Gruft der Vampire [Roy Ward Baker]
(Großbritannien 1970)
Habe ich gerade drunter und drüber gesagt? Proudly Introducing the Lesbian vampire movie of the 70’s. Ja, das gibt es wirklich und hat bei der englischen Wikipedia sogar einen eigenen Artikel. Roy Ward Bakers The Vampire Lovers hierzulande ziemlich geistlos, generisch übersetzt in Gruft der Vampire dürfte dabei zu den berühmtesten Filmen dieses Subgenres gehören, ist er doch immerhin Hammers erste von drei Verfilmungen der Geschichten um die Vampirin Carmilla (1872). Um das gleich klarzustellen: Wir haben es hier nicht mit einer LGTBQ-Empowerment-Geschichte zu tun (auch wenn es durchaus spannend ist, die Carmilla-Saga aus diesem Blickwinkel zu betrachten). Aber das Setup einer in eine irdische junge Dame verliebten Blutsaugerin ist in diesem Fall doch eine gekonnt genutzte Bühne, um Themen rund um Eros, Liebe und gesellschaftlichen Druck auszubreiten. Das ganze erzählt mit viel Exploitationcharme, inklusive nackter Haut, Blut und subtilen – mit Kritik und möglicher Zensur spielenden – Andeutungen. Und obwohl Gruft der Vampire seine Erotik, seinen (offensichtlichen) Subtext, seine Gereiztheit genüsslich zelebriert, verbirgt sich dahinter doch ein durch und durch klassischer Hammerfilm mit edlen Kostümen, edlen Kulissen, ner ganzen Menge Blut und viel Edeltrash-Flair.

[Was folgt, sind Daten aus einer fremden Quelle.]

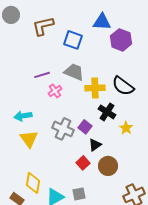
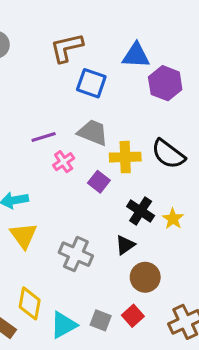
brown L-shape: (43, 26) -> (67, 48), moved
black cross: (107, 112) -> (141, 211), moved
purple square: (85, 127) -> (99, 182), moved
gray cross: (63, 129) -> (76, 254), moved
red square: (83, 163) -> (133, 316), moved
gray square: (79, 194) -> (101, 320), turned 32

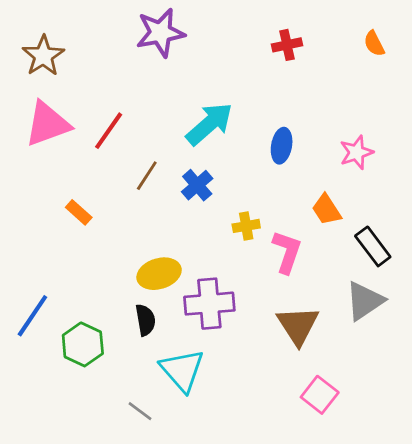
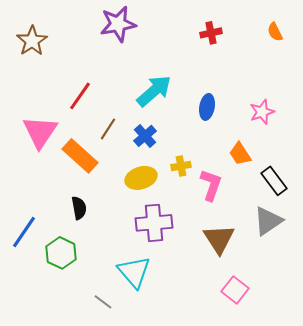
pink triangle: (47, 124) -> (40, 132), moved, turned -36
orange rectangle: (79, 212) -> (80, 156), moved, size x1.8
yellow ellipse: (159, 274) -> (141, 178), moved
black semicircle: (145, 320) -> (79, 208), moved

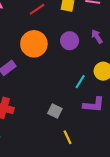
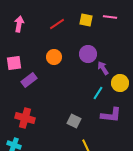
purple arrow: (97, 37) -> (103, 68), moved
orange circle: (34, 44) -> (54, 57), size x0.6

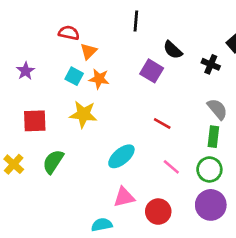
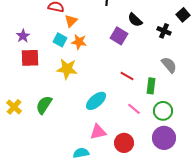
red square: (35, 121) -> (30, 58), moved
green rectangle: (213, 137) -> (151, 86), moved

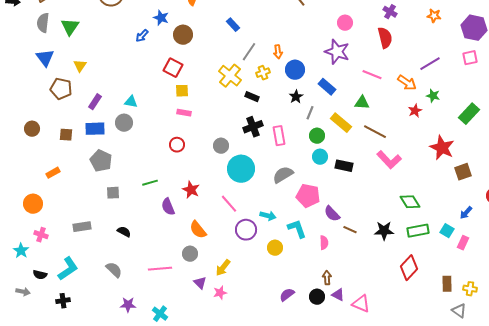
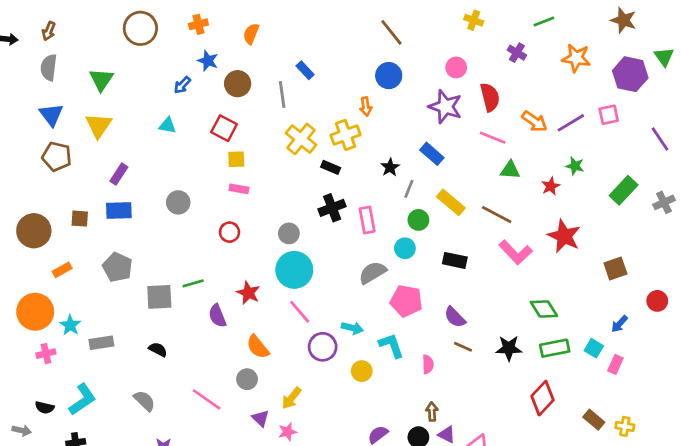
orange star: (434, 16) -> (576, 58), size x1.5
green triangle: (70, 27) -> (101, 80), moved
red semicircle: (385, 38) -> (490, 97), moved
gray line: (249, 52) -> (282, 94), moved, turned -42
pink square: (470, 58) -> (609, 115), moved
yellow triangle: (80, 66) -> (99, 125), size x1.5
blue circle: (295, 70) -> (389, 76), moved
yellow cross: (263, 73) -> (346, 135), size x1.5
orange arrow: (407, 83) -> (534, 121), moved
brown pentagon: (61, 89) -> (57, 157), moved
cyan triangle: (131, 102) -> (167, 125), moved
green triangle: (362, 103) -> (510, 170), moved
gray circle: (124, 123) -> (178, 202), moved
brown circle: (32, 129) -> (34, 231), moved, size x1.6
red star: (442, 148) -> (564, 236), moved
cyan circle: (320, 157) -> (405, 248), moved
gray pentagon: (101, 161) -> (117, 267), moved
cyan circle: (241, 169) -> (294, 270), moved
gray square: (113, 193) -> (159, 297), moved, size x1.5
orange circle: (33, 204) -> (35, 312), size x1.4
purple semicircle: (332, 214) -> (455, 317), moved
pink cross: (41, 235) -> (46, 354), turned -32
cyan star: (21, 251) -> (70, 325), moved
pink line: (160, 269) -> (207, 399), turned 40
brown rectangle: (447, 284) -> (594, 420), turned -49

Circus der Vampire [Robert Young]
(Großbritannien 1972)
Bleiben wir kurz noch bei Hammer, die zu Beginn der 70er Jahre eigentlich ihre besten Zeiten schon hinter sich hatten. Durch Horrorfilme wie Night of the Living Dead auf der einen und die Mainstreamisierung der Gewalt durch das New Hollywood auf der anderen Seite, schien es im großen Kino der frühen 70er Jahre keinen so richtigen Platz mehr für die Mischung aus traditionellem Gothic Horror und brutaler Exploitation zu geben. Hammer Films reagierte auf die Konkurrenz genau richtig, indem sie ihr Repertoire vorsichtig, aber mit umwerfendem Ergebnis erweiterten. Man kann über die Spätzeit von Hammer lästern, wie man will, in dieser experimentellen Phase der Horrorschmiede entstanden einige der feinsten Hammerfilme überhaupt. Vampire Circus ist in seiner Prämisse eine sehr klassische, üppige, pittoreske und blutige Hammer-Vampirgeschichte, wandelt sich aber nach einem kleinen Plottwist zu einem deutlich üppigeren, dekadenteren und verschlungeneren Inferno. So als hätte sich jemand das klassische Rezept geschnappt und dann so lange Gewürze hinzugefügt, bis der Geschmack aus allen Poren des fertigen Mahls heraustritt. Dazu gehören auch surreale, traumartige Sequenzen, clevere vermaledeite Windungen und eine angenehme Bombastnote, die in Kombination mit dem üblichen Schund und Glamour für ungebrochenes Vergnügen sorgt. Vielleicht sogar der beste Hammer-Vampirfilm überhaupt, auch jenseits der sonst etwas glanzlosen 70er Jahre.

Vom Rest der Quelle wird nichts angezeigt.